Padahal Islam tidak mengenal istilah radikal, seperti yang Barat tuduhkan kepada umat ini. Islam adalah Islam, agama yang sempurna yang datang dari Allah Swt. Jika diterapkan secara kaffah akan memberikan rahmat bagi alam semesta. “Hai orang-orang yang beriman, masuklah kamu ke dalam Islam keseluruhan, dan janganlah kamu turuti langkah-langkah setan. Sesungguhnya setan itu musuh yang nyata bagimu.” ( TQS Al-Baqarah:208)
Maka, dengan pelabelan terhadap para penceramah yang menyeru kepada Islam kaffah dengan istilah radikal adalah bagian dari upaya untuk mengadang kebangkitan Islam. Tujuan mereka adalah untuk terus mereduksi dan mendistorasi ajaran Islam untuk westernisasi. Targetnya adalah umat Islam akan kehilangan ilmu dan tsaqofahnya. Maka, akan lahir umat Islam yang liberal yang justru berusaha meruntuhkan bangunan Islam. Sebagaimana yang terjadi saat ini.
Jadi, istilah radikal dan moderat, liberal dan fundamentalis adalah istilah-istilah Barat yang sengaja diciptakan untuk mengadang kebangkitan umat, dan harus ditolak oleh kaum muslim. Umat harus peka dan waspada terhadap istilah yang diusung Barat. Umat harus tetap berpegang teguh atas istilah-istilah syar’i sebagaimana yang Allah Swt. tetapkan.
Bahkan Allah Swt. bertanya tentang hukum mana yang lebih baik, Islam atau jahiliah. “Apakah hukum jahiliah yang mereka kehendaki, dan (hukum) siapakah yang lebih baik dari pada (hukum) Allah bagi orang-orang yang yakin?” (TQS Al-Maidah:50)
Oleh karena itu, ulama dan para pengemban dakwah jangan pernah berhenti memperjuangkan Islam. Walaupun kafir Barat dan munafik akan terus mengadang dengan berbagai cara, dari yang paling halus sampai cara yang brutal. Kita harus terus melangkah maju sebagai pejuang kebangkitan umat. Karena Islam adalah kebenaran dan kemunafikan adalah kesesatan yang menjadi penghalangnya. Kita harus terus melakukan tugas mulia dengan gerakan membongkar agenda Barat dan antek-anteknya melalui dakwah.

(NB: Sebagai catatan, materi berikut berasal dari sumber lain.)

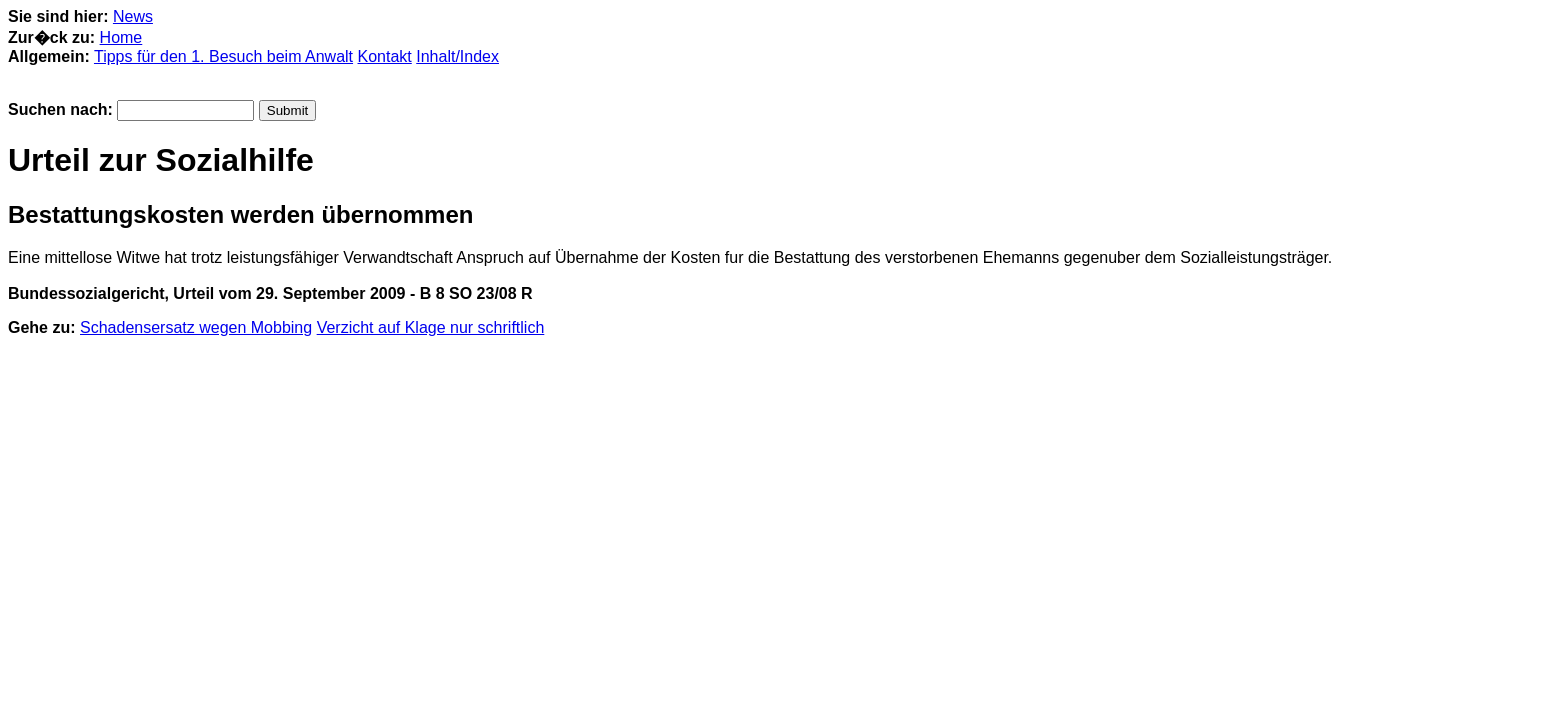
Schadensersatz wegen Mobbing (196, 327)
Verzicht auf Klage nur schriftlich (431, 327)
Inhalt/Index (457, 56)
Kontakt (385, 56)
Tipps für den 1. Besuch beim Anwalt (223, 56)
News (133, 16)
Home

Imam Syaf’i berpesan, “Ketika engkau sudah berada di jalan yang benar menuju Allah, maka berlarilah. Jika sulit bagimu, maka berlari kecillah. Jika kamu lelah berjalanlah. Jika itu pun tidak mampu, marangkaklah. Namun, jangan pernah berbalik arah atau berhenti,”
Wallahu ‘alam bi ash shawwab[]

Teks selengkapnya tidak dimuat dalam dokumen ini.